Data for analysis:

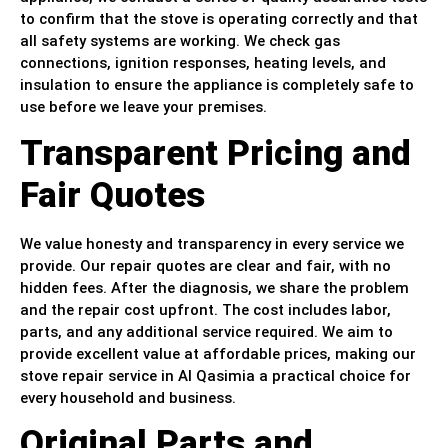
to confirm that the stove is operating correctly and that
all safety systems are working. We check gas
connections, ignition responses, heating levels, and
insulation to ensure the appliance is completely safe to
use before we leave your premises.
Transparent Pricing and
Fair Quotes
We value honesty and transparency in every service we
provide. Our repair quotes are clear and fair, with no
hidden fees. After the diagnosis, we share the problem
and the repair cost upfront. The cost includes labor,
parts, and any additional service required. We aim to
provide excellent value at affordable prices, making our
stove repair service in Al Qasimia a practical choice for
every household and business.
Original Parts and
---
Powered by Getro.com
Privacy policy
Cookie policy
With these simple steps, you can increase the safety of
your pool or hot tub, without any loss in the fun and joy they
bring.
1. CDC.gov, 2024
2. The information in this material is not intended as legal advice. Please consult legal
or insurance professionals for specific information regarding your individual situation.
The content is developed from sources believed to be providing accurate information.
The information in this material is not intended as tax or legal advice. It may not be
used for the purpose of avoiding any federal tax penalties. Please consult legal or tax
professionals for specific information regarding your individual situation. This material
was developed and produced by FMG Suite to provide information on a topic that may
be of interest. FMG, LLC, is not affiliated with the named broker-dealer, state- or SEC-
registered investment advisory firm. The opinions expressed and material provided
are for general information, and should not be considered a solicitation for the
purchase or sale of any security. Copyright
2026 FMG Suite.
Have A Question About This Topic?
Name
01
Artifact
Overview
* * *
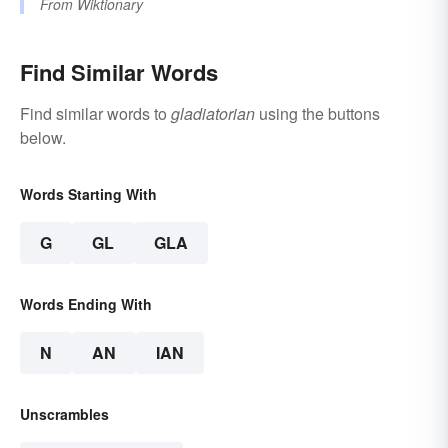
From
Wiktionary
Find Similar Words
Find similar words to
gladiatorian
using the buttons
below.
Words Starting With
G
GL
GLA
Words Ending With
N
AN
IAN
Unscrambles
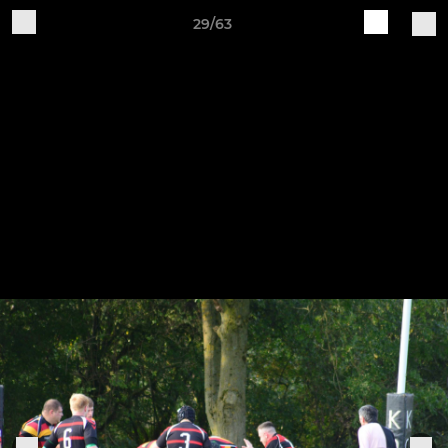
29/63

Prompt: Find the lines in the data that include "service", then copy each of them.

Written answer:
We value honesty and transparency in every service we
parts, and any additional service required. We aim to
stove repair service in Al Qasimia a practical choice for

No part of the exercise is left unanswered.